The slender coat that opened the collection was elegantly tailored in woven leather, merging into wool. To be more accurate, I turned to the information on the pack of cards left on the seats in the pitch dark of Le Trianon, the old Paris theatre. They had to be studied later. The official description read: “Nude leather woven through parametric file-making and laser-cutting into grey wool.”
Iris knows how to capture the imagination. Overhead, an artwork suspended from the ceiling moved gently, like a bird flying in slow motion. While the models below walked the length of the “stage”, the colours changed subtly and artistically from a neutral grey, through turquoise, olive green, deep red… and finally an explosion of white wings. The showmanship of this brief collection was stellar.
Backstage, Natalia Vodianova, dressed in the designer’s work, proved that it was both wearable and appealing.

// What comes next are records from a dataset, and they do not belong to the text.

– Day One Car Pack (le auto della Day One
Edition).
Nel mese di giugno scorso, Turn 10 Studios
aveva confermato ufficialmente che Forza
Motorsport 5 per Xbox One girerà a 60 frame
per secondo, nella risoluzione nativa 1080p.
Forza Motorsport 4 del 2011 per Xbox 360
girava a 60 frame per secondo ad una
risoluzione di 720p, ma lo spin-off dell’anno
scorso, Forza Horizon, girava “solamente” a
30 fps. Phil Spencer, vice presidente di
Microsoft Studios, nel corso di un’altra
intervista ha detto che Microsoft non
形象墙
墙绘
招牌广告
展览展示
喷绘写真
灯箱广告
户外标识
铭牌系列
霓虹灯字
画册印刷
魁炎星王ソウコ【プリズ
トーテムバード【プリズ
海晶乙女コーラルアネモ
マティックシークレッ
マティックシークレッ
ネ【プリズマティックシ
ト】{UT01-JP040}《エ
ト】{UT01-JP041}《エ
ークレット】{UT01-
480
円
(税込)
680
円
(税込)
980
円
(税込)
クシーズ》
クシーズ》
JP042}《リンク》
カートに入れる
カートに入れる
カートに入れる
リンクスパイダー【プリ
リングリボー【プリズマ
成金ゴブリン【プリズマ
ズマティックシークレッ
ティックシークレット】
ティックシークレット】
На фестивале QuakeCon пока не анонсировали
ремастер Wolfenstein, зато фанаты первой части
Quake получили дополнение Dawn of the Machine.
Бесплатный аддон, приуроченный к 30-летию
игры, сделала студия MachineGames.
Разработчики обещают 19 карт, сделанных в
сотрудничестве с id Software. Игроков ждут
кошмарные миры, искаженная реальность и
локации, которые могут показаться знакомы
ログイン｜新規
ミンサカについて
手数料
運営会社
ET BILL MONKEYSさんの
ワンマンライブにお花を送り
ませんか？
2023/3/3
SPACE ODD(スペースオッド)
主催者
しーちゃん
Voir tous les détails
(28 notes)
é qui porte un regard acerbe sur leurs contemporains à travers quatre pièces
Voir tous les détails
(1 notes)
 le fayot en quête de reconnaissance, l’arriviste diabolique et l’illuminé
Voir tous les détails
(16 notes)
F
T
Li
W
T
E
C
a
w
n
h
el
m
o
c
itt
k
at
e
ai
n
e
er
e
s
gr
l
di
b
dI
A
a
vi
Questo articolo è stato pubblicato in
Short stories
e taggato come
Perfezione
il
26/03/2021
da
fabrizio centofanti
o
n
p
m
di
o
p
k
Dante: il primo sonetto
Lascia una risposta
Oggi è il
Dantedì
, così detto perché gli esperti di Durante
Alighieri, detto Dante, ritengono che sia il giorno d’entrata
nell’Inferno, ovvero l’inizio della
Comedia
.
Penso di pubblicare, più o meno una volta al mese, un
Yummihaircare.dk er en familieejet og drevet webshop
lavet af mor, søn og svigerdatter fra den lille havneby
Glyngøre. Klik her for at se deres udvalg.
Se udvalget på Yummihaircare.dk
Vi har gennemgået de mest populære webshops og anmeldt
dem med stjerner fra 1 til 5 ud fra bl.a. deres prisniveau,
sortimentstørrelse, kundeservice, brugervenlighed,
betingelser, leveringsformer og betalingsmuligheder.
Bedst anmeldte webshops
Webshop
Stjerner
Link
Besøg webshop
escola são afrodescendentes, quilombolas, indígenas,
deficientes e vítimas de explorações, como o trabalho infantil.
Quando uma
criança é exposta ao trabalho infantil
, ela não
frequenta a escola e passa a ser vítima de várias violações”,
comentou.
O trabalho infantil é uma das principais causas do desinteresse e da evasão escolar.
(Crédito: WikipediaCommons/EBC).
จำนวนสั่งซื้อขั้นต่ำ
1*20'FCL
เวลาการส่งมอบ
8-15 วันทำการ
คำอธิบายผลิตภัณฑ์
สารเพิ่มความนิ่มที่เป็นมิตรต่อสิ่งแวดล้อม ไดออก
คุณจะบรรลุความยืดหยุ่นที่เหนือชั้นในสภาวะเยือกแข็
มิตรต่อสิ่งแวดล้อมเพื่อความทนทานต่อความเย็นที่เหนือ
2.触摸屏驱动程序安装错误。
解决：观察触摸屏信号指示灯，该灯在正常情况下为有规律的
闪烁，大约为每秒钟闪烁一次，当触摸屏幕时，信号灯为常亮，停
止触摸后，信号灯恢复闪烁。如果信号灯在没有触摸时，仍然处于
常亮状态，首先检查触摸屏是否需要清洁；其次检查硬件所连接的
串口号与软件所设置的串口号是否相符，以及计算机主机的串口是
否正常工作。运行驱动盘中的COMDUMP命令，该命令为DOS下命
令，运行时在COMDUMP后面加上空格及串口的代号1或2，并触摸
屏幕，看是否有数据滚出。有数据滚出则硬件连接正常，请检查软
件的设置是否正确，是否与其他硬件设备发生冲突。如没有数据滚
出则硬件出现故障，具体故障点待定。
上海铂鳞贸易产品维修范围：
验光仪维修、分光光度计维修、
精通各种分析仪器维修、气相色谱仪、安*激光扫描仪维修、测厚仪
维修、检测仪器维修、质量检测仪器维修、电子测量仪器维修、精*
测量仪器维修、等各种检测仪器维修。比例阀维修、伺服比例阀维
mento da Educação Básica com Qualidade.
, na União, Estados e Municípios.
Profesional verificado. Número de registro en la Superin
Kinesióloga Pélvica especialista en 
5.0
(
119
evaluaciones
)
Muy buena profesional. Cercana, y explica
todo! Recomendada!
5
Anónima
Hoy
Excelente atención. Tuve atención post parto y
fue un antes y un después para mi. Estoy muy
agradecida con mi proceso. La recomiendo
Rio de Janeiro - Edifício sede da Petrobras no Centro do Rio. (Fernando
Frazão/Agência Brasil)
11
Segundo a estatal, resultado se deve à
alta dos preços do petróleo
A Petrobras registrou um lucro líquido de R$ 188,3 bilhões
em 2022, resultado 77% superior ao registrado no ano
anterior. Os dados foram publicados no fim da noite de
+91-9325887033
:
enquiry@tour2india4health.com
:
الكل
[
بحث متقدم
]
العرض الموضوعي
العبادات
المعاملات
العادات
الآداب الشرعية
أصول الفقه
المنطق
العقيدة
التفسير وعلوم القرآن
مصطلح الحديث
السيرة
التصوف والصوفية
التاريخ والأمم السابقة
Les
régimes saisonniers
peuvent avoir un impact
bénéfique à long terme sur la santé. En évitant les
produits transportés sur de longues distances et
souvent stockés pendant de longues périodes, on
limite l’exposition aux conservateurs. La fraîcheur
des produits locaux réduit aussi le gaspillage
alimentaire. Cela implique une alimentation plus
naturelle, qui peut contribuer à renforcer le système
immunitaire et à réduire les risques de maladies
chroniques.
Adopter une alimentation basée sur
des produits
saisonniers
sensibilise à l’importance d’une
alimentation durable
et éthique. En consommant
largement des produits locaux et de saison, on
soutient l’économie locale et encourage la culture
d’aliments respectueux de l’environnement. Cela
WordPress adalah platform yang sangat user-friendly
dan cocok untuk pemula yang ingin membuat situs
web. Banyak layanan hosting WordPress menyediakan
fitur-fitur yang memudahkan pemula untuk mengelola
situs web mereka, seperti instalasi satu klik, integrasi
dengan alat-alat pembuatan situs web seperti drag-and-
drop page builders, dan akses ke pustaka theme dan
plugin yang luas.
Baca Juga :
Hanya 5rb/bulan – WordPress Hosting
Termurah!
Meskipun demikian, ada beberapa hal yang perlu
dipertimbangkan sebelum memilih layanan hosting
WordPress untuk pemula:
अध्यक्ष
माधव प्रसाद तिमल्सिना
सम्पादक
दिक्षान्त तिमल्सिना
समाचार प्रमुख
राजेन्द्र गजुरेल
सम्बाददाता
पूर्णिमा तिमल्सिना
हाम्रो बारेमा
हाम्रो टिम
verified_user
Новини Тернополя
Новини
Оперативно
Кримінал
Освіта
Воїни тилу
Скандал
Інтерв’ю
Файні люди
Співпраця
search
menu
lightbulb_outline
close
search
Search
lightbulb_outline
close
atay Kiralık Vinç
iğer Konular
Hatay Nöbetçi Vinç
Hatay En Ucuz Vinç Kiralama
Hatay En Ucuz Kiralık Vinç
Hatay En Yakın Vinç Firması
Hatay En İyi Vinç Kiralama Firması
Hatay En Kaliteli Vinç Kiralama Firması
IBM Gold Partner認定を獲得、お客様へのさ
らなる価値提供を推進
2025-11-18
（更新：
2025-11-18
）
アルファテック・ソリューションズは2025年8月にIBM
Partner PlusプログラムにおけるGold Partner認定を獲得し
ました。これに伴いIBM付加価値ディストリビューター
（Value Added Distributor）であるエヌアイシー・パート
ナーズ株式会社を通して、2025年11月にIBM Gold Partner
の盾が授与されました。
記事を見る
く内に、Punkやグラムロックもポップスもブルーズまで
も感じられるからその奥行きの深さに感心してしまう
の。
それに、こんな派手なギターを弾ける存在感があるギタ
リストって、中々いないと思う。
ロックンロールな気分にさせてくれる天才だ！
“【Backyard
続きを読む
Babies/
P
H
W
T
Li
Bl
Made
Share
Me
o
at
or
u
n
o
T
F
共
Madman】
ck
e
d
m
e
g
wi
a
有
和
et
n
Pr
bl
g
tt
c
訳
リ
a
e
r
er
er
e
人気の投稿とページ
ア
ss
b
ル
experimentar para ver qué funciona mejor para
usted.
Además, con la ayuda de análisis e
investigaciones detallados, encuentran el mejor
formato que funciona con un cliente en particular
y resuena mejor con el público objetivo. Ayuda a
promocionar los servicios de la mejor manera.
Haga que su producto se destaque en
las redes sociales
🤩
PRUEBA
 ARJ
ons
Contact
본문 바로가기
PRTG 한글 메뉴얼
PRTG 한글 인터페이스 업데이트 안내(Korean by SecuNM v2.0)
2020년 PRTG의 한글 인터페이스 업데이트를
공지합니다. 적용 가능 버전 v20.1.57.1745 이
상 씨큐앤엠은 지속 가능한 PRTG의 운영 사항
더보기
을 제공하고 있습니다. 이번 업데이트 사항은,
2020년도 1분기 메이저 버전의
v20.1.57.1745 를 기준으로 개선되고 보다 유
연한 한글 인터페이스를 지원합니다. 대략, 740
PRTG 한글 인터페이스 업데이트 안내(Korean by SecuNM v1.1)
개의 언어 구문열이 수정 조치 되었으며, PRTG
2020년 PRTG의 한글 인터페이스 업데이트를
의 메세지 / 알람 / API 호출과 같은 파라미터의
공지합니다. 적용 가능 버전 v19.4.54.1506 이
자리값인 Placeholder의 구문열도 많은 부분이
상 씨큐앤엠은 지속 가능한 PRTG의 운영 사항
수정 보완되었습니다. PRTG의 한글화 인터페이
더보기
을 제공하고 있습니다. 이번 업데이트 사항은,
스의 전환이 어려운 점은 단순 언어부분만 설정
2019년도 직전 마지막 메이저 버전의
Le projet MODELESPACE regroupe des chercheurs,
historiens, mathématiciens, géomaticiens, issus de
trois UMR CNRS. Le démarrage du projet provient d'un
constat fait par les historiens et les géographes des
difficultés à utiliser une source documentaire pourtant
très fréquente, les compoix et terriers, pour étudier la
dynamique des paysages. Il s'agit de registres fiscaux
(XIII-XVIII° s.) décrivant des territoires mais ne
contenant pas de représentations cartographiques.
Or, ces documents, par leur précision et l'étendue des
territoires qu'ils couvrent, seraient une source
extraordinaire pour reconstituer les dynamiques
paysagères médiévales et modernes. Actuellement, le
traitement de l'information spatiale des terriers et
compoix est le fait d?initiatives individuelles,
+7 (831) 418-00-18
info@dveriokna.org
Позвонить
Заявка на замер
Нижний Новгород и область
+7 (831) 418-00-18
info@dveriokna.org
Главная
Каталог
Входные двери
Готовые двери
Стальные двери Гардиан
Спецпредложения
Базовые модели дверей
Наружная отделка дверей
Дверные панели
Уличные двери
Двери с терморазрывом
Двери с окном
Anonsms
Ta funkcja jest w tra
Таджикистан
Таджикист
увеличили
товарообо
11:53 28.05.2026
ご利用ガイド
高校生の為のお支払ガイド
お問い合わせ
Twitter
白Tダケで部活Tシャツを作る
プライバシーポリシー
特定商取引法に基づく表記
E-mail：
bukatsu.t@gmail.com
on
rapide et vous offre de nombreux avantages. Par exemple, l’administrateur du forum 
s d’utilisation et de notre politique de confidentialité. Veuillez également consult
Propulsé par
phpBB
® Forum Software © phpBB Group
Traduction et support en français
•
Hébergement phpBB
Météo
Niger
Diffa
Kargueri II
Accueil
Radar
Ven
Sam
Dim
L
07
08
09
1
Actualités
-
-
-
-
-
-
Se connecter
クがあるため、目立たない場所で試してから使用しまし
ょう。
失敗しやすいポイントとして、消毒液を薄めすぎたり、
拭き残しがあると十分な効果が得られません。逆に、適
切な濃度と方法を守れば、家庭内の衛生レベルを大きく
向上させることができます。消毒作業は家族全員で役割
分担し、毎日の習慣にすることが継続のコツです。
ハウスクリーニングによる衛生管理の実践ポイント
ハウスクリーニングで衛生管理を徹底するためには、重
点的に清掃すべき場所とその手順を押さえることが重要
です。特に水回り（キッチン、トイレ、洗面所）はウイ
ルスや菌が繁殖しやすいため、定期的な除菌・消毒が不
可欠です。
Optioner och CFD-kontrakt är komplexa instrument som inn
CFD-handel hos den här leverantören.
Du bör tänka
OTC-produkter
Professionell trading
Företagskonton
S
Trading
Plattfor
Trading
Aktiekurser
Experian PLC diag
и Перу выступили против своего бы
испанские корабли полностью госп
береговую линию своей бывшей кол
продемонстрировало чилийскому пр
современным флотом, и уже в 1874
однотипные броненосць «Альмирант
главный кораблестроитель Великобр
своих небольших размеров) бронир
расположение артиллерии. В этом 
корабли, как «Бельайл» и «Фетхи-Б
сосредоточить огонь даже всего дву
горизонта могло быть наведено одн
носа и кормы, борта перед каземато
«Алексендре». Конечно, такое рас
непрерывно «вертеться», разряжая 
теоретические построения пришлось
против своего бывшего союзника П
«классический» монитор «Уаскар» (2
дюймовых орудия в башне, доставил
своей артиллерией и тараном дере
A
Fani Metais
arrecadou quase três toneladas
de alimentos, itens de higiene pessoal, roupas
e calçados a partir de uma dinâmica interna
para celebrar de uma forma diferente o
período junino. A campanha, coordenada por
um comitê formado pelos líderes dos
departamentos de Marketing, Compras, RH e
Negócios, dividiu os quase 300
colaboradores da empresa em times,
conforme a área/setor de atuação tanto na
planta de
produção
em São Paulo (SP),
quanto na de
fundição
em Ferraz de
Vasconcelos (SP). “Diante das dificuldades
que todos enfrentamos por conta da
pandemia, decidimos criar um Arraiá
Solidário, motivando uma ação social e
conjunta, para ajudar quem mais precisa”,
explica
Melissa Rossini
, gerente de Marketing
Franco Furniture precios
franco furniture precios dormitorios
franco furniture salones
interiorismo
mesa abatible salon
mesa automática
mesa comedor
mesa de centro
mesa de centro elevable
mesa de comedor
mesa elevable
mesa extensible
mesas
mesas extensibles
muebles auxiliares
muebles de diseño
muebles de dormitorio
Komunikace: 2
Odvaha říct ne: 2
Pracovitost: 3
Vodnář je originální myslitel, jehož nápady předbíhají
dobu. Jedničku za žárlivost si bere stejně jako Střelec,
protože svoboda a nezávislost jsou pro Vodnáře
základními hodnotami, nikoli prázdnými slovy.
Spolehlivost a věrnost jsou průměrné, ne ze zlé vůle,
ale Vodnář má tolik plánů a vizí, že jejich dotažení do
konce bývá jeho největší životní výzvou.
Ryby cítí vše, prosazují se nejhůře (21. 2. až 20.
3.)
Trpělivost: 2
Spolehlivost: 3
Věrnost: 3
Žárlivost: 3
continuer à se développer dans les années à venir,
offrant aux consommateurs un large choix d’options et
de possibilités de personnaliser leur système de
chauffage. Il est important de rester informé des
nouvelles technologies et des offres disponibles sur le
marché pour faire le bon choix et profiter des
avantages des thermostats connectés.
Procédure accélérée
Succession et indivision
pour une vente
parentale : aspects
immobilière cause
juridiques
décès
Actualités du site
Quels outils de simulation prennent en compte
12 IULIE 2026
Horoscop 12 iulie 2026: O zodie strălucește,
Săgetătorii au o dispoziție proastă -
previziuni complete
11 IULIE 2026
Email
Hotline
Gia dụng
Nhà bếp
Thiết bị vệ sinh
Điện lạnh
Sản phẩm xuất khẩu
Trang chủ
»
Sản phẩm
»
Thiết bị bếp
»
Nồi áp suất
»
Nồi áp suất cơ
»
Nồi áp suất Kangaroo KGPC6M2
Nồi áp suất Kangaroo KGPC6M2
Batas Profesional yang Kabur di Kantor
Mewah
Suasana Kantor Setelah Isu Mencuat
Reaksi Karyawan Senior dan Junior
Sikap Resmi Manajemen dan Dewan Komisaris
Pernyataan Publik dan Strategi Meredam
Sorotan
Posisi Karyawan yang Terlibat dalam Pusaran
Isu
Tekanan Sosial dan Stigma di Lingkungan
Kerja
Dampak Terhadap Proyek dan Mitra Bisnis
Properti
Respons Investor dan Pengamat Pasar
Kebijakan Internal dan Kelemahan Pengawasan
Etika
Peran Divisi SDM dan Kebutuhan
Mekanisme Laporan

I asked Iris about her her approach, the mental processes and method of manufacture that had produced this collection.
“I worked with the artists on the installation , and I was looking at chronophotography,” the designer explained. “It’s like taking different photos in one second. I started looking at how it felt and taking photos like that. I took milliseconds of movements so I changed the grain of the fabric. I also changed the way of something that would normally happen in longer time. So it’s really about slowing down time.”
The descriptions of each outfit were complex yet comprehensible. And there was no sense of the torture experienced by her models in the past – I once saw them wrapped and hung up in plastic – to express the van Herpen vision. There has been that uncomfortable feeling occasionally in previous collections. Here, all was calm and often lovely, as in an “Aeolian” dress in organza coloured the blue of a summer sky, pleated into a half-wheel. Iris described it as being “like glass wings in thin air”.
This sense of flight included an asymmetric dress with what was described as “chronophotographic” lines of bird-wing movements. That gave an airy lightness and graceful fragility to the whole collection.
It is easy to think that Iris does not change her approach much between collections. But I feel the opposite. There is deep thought and exceptional technique in her clothes. And this season’s presentation of the human body morphing into the wings of a dove was romantic, elegant, and one of those rare explorations of the future of fashion, which can be welcomed with open arms. Or rather, with open wings.